* Collected data
Start of Block
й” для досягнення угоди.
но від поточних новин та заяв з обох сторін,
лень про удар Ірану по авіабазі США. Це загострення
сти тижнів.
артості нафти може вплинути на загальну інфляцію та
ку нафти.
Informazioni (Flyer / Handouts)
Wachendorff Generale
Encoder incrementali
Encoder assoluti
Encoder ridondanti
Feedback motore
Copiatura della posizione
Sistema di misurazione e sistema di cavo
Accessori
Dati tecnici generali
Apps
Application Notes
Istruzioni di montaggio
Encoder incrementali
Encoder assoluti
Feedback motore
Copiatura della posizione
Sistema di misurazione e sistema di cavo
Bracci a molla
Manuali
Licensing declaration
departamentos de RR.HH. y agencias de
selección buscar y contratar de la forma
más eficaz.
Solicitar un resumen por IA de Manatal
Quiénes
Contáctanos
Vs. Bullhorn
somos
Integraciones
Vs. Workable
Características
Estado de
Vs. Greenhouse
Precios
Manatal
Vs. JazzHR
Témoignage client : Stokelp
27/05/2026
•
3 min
End of Block
Start of Block
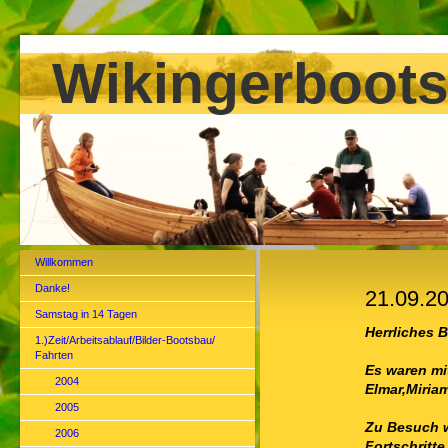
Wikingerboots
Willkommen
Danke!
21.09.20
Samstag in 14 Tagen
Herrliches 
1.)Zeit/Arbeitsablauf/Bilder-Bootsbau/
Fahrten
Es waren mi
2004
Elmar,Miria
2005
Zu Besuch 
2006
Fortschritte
End of Block
Start of Block
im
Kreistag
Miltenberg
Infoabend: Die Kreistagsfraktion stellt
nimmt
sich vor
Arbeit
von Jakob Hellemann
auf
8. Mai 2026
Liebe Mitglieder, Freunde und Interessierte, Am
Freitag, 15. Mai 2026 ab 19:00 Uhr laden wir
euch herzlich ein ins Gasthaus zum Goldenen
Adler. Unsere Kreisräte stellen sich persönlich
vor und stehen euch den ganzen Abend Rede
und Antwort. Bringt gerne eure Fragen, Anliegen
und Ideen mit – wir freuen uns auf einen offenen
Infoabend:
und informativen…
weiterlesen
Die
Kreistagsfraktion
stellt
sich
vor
End of Block
* Aim of the exercise
For this task, write out exactly the lines of the entries above, starting at the line with "Es waren mi" and ending at the line with "Fortschritte", both included, and no others.

* Your solution
Es waren mi
2004
Elmar,Miria
2005
Zu Besuch 
2006
Fortschritte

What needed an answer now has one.